27. Spieltag: Viva la Revolución?

Bayer Leverkusen – Werder Bremen 1:1

Es war das Thema nach dem 1:1 gegen Bayer Leverkusen: Thomas Schaaf hat die "flache 4" im Mittelfeld für sich entdeckt. Wie Werder nach Diegos Ausfall in Leverkusen auflief, deuteten viele Beobachter als richtungsweisend für die nächste Saison. Sollte Diego uns verlassen, woran wohl kaum jemand zweifelt, könne Werder die Chance nutzen, und sich endlich vom altmodischen Rautensystem trennen.

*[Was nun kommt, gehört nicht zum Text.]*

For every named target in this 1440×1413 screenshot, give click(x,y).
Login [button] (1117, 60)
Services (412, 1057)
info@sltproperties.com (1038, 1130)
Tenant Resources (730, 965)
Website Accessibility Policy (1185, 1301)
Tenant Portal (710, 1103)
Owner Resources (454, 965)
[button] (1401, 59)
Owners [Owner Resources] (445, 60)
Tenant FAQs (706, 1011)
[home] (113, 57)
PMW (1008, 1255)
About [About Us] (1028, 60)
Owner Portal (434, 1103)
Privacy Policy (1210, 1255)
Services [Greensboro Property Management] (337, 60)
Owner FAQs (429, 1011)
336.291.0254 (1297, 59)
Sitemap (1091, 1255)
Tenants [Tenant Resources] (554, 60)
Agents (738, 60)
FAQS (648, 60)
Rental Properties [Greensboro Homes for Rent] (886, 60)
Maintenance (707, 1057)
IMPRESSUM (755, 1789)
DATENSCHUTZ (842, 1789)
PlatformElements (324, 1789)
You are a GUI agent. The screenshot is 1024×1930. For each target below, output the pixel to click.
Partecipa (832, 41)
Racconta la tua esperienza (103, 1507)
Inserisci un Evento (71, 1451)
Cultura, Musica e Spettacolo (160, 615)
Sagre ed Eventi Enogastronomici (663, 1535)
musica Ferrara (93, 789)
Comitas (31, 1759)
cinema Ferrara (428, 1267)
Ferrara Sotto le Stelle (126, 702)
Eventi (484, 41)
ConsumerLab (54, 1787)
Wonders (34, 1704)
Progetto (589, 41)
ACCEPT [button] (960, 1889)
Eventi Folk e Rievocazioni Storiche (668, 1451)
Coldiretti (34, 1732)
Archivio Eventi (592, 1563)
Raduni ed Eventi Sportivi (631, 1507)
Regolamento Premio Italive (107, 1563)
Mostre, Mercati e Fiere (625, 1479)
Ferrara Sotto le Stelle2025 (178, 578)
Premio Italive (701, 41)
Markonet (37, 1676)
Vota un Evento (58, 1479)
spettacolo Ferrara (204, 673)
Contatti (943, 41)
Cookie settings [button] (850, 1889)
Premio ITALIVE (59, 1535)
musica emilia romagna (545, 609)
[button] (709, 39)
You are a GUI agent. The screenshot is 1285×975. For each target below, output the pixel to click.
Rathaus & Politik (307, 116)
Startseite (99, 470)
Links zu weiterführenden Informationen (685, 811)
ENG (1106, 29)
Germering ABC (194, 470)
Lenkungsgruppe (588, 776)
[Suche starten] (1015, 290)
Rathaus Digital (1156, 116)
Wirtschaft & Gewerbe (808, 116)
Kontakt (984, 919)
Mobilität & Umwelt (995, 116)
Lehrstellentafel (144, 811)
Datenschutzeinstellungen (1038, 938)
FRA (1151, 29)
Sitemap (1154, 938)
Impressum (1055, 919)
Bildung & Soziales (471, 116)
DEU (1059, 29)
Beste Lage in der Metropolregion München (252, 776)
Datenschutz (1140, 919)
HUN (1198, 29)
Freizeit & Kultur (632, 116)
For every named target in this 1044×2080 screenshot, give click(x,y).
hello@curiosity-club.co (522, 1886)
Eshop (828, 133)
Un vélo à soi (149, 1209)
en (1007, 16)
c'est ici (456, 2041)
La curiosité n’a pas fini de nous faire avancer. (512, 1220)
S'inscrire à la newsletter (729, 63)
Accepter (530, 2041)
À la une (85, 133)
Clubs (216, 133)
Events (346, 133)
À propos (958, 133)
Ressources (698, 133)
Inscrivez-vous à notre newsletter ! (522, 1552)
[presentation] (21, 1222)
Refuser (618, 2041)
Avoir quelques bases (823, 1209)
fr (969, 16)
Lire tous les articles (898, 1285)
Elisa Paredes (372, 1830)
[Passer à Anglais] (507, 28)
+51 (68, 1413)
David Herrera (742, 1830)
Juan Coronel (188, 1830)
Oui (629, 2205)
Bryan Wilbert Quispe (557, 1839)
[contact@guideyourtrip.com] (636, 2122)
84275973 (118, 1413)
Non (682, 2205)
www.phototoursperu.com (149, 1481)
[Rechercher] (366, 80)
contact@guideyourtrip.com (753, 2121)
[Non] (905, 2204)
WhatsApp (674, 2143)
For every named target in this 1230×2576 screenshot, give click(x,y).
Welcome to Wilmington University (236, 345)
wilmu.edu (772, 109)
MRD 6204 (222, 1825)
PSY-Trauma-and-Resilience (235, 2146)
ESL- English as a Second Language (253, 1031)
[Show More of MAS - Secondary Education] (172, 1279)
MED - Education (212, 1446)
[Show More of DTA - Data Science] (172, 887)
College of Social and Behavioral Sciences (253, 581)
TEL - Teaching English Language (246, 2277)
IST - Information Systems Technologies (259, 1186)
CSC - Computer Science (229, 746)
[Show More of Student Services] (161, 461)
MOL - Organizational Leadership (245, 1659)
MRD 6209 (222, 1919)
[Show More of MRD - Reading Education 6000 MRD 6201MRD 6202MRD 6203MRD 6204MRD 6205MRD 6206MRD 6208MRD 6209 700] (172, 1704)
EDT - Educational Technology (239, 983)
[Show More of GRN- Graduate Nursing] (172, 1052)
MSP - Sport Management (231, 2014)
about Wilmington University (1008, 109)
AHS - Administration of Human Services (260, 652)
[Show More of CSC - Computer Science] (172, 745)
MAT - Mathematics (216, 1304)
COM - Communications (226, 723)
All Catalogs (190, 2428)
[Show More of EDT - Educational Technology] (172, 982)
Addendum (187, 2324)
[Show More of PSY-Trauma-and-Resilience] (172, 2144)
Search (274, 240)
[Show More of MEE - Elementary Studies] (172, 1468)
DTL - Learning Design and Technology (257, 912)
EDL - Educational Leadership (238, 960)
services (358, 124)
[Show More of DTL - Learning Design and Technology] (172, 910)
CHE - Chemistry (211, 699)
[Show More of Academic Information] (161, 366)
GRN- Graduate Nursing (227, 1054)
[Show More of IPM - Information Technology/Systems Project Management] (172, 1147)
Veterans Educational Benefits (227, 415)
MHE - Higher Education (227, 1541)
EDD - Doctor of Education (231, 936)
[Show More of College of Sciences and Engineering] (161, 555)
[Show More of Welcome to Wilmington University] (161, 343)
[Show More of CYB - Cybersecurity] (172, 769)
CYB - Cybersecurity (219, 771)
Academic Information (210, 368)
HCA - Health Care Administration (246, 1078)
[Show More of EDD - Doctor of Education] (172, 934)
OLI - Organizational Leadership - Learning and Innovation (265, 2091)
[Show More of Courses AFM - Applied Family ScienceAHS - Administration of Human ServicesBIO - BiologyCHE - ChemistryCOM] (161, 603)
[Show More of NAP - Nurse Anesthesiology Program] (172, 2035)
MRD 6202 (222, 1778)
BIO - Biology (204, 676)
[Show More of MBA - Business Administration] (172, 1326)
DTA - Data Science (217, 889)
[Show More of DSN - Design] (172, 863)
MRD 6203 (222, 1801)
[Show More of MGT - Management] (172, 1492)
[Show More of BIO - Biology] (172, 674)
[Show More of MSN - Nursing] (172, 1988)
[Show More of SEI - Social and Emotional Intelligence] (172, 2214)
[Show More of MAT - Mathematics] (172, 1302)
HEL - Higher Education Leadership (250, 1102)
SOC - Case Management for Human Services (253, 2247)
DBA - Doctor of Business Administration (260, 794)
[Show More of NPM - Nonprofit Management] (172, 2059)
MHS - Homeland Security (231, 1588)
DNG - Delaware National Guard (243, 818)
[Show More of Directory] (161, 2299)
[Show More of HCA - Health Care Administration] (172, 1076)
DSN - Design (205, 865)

Ich habe schon mehrfach betont, dass ich das Rautensystem absolut nicht für altmodisch halte. Die Mehrzahl der Vereine hat heutzutage keinen klassischen Spielmacher mehr, was als Argument gegen die Raute angesehen wird. Wenn man ehrlich ist, dann ist auch Diego kein klassischer Spielmacher. Im Gegensatz zu etwa Johan Micoud ist er 25 Meter vor dem Tor am gefährlichsten. Diego ist kein Stratege, der das Spiel aus der Tiefe des Raums steuert. Wann immer er in diese Rolle gedrängt wird, verhaspelt sich Diego in uneffektive Dribblings und kraftraubende Zweikämpfe mit dem gegnerischen Mittelfeld. Deshalb hängt Diegos Leistung nicht unwesentlich von der Unterstützung seiner direkten Hintermänner ab.

Torsten Frings war lange Werders Mittelfeldmotor, der Diego von diesen ungeliebten Aufgaben den Rücken freihielt. Letzte Saison, während Frings langer Verletzung, übernahm Daniel Jensen diese Rolle. In dieser Saison hat es hieran lange gehakt. In der Rückrunde zeigte sich nun, wie es gehen kann: Frings spielt nun meistens zentral vor der Abwehr, wo er aufräumen kann. Dadurch ist er im Offensivspiel jedoch weniger präsent als früher. Auf Frings ehemaliger Position, rechts in der Raute, wechseln sich Tzilois und Niemeyer ab. Beide füllen diese Position als solide Arbeiter aus, ohne spielerisch die großen Impulse zu geben, wie etwa Özil auf der Gegenseite.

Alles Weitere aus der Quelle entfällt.